La monorrimia de las voces de los ciegos que venden es como la luz de un faro marino. Las voces de los videntes sufren interrupciones y desganas, son arrítmicas, a cada nada interrumpidas por la imagen, el estupor, el sueño, la pincelada cómica, el saludo. Son voces con ojos. Los ciegos, por no ver ni verse, emiten unas voces sin colores, sin tonos, ni semitonos; sin agudos ni calderones. Voces abstractas de un disco rayado, en la cámara negra.
Plinio sentía una escalofriante ternura por aquellos ciegos. Admiraba su conformidad, que desde la luz parece imposible.

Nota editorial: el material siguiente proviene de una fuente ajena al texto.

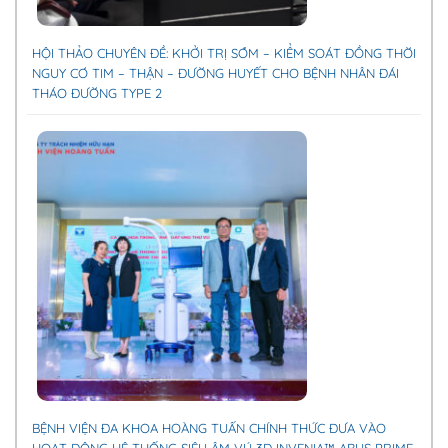
HỘI THẢO CHUYÊN ĐỀ: KHỞI TRỊ SỚM – KIỂM SOÁT ĐỒNG THỜI
NGUY CƠ TIM – THẬN – ĐƯỜNG HUYẾT CHO BỆNH NHÂN ĐÁI
THÁO ĐƯỜNG TYPE 2
BỆNH VIỆN ĐA KHOA HOÀNG TUẤN CHÍNH THỨC ĐƯA VÀO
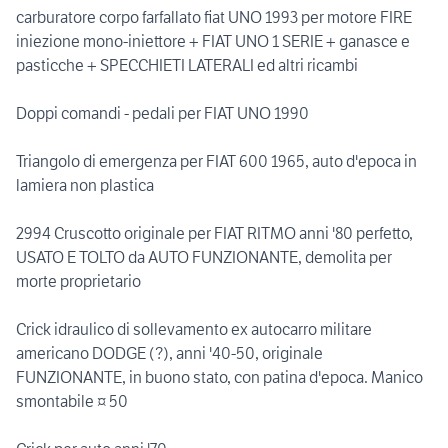
carburatore corpo farfallato fiat UNO 1993 per motore FIRE
iniezione mono-iniettore + FIAT UNO 1 SERIE + ganasce e
pasticche + SPECCHIETI LATERALI ed altri ricambi
Doppi comandi - pedali per FIAT UNO 1990
Triangolo di emergenza per FIAT 600 1965, auto d'epoca in
lamiera non plastica
2994 Cruscotto originale per FIAT RITMO anni '80 perfetto,
USATO E TOLTO da AUTO FUNZIONANTE, demolita per
morte proprietario
Crick idraulico di sollevamento ex autocarro militare
americano DODGE (?), anni '40-50, originale
FUNZIONANTE, in buono stato, con patina d'epoca. Manico
smontabile ¤ 50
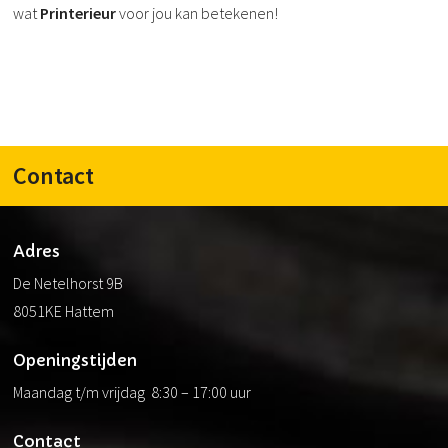
wat
Printerieur
voor jou kan betekenen!
Contact
Adres
De Netelhorst 9B
8051KE Hattem
Openingstijden
Maandag t/m vrijdag 8:30 – 17:00 uur
Contact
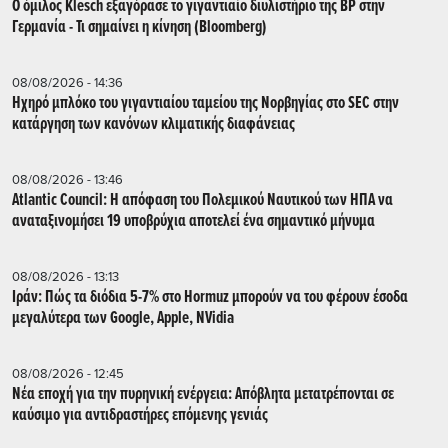
Ο όμιλος Klesch εξαγόρασε το γιγαντιαίο διυλιστήριο της BP στην
Γερμανία - Τι σημαίνει η κίνηση (Βloomberg)
08/08/2026 - 14:36
Ηχηρό μπλόκο του γιγαντιαίου ταμείου της Νορβηγίας στο SEC στην
κατάργηση των κανόνων κλιματικής διαφάνειας
08/08/2026 - 13:46
Atlantic Council: Η απόφαση του Πολεμικού Ναυτικού των ΗΠΑ να
αναταξινομήσει 19 υποβρύχια αποτελεί ένα σημαντικό μήνυμα
08/08/2026 - 13:13
Ιράν: Πώς τα διόδια 5-7% στο Hormuz μπορούν να του φέρουν έσοδα
μεγαλύτερα των Google, Apple, NVidia
08/08/2026 - 12:45
Νέα εποχή για την πυρηνική ενέργεια: Απόβλητα μετατρέπονται σε
καύσιμο για αντιδραστήρες επόμενης γενιάς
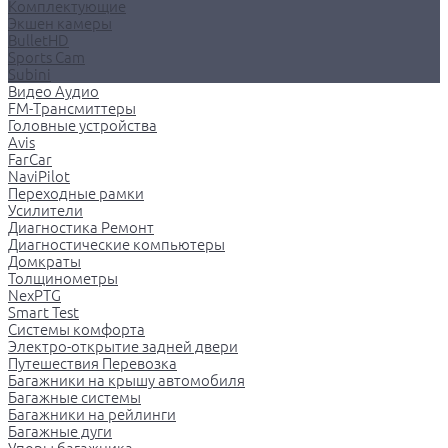
Комплектующие
Экшен камеры
BulletHD
Sports Cam
Subini
Видео Аудио
FM-Трансмиттеры
Головные устройства
Avis
FarCar
NaviPilot
Переходные рамки
Усилители
Диагностика Ремонт
Диагностические компьютеры
Домкраты
Толщинометры
NexPTG
Smart Test
Системы комфорта
Электро-открытие задней двери
Путешествия Перевозка
Багажники на крышу автомобиля
Багажные системы
Багажники на рейлинги
Багажные дуги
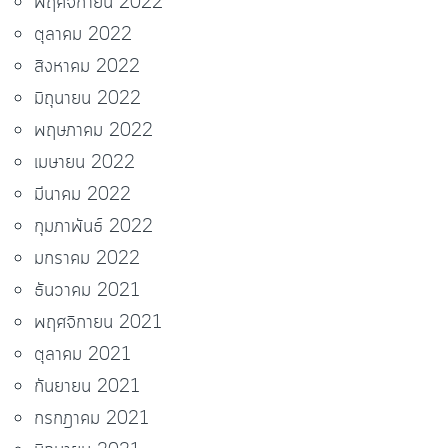
พฤศจิกายน 2022
ตุลาคม 2022
สิงหาคม 2022
มิถุนายน 2022
พฤษภาคม 2022
เมษายน 2022
มีนาคม 2022
กุมภาพันธ์ 2022
มกราคม 2022
ธันวาคม 2021
พฤศจิกายน 2021
ตุลาคม 2021
กันยายน 2021
กรกฎาคม 2021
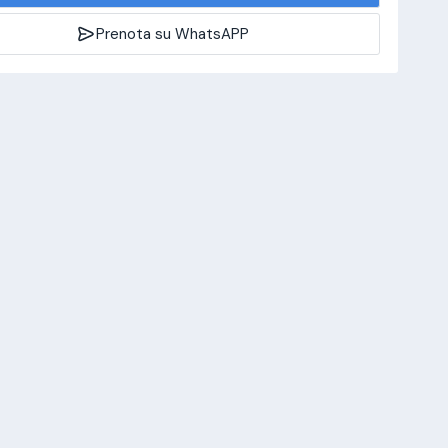
Prenota su WhatsAPP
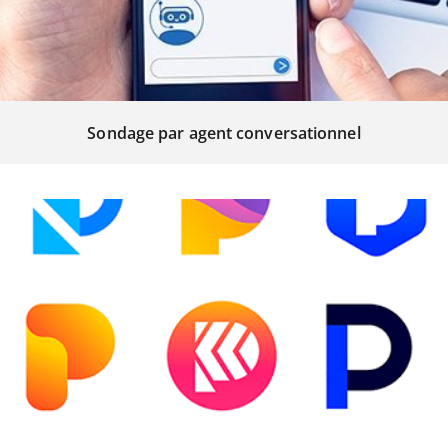
Sondage par agent conversationnel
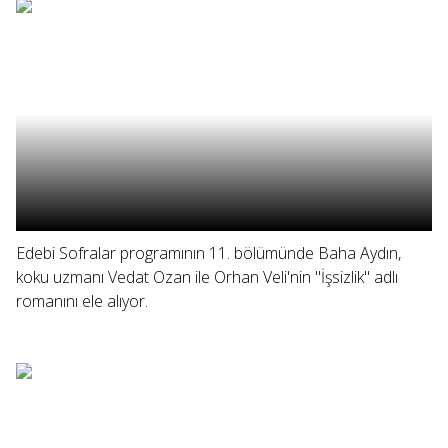
Edebi Sofralar programının 11. bölümünde Baha Aydın,
koku uzmanı Vedat Ozan ile Orhan Veli'nin "İşsizlik" adlı
romanını ele alıyor.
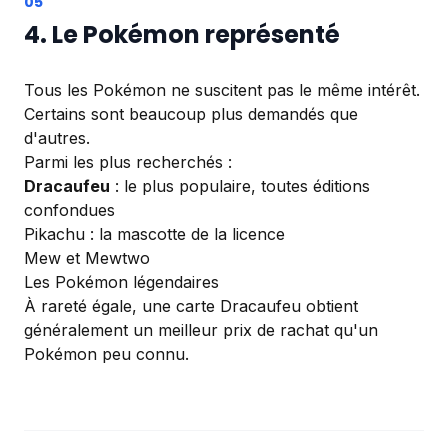
4. Le Pokémon représenté
Tous les Pokémon ne suscitent pas le même intérêt.
Certains sont beaucoup plus demandés que
d'autres.
Parmi les plus recherchés :
Dracaufeu
: le plus populaire, toutes éditions
confondues
Pikachu : la mascotte de la licence
Mew et Mewtwo
Les Pokémon légendaires
À rareté égale, une carte Dracaufeu obtient
généralement un meilleur prix de rachat qu'un
Pokémon peu connu.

Y pensaba en las extrañas reservas que la naturaleza tiene para reemplazar la parte del mundo que nos llega por los ojos. Cuando los veía reír, contarse sus cosas dándose manotadas, salir abrazados y eufóricos de la taberna El Saúco, intentaba adivinar cuál era el repertorio de sus sensaciones, de sus imágenes inventadas, de sus percepciones por el camino de los otros sentidos. No sentía lástima de los ciegos, sí cariño, sí ávida curiosidad; deseo de llegar a su mundo, suyísimo, creado por antenas impensables.
Ya en la calle del Barquillo todavía le dio pereza volver al trabajo, al piso de las hermanas coloradas. ¿Qué iba a hacer en él? No se le ocurría ninguna operación.
Le daba hastío continuar llamando a los números que traía el cuadernillo, del que hasta ahora tan poco sacó en limpio. Entró en la cafetería Riofrío para alargar la mañana con otro cortao.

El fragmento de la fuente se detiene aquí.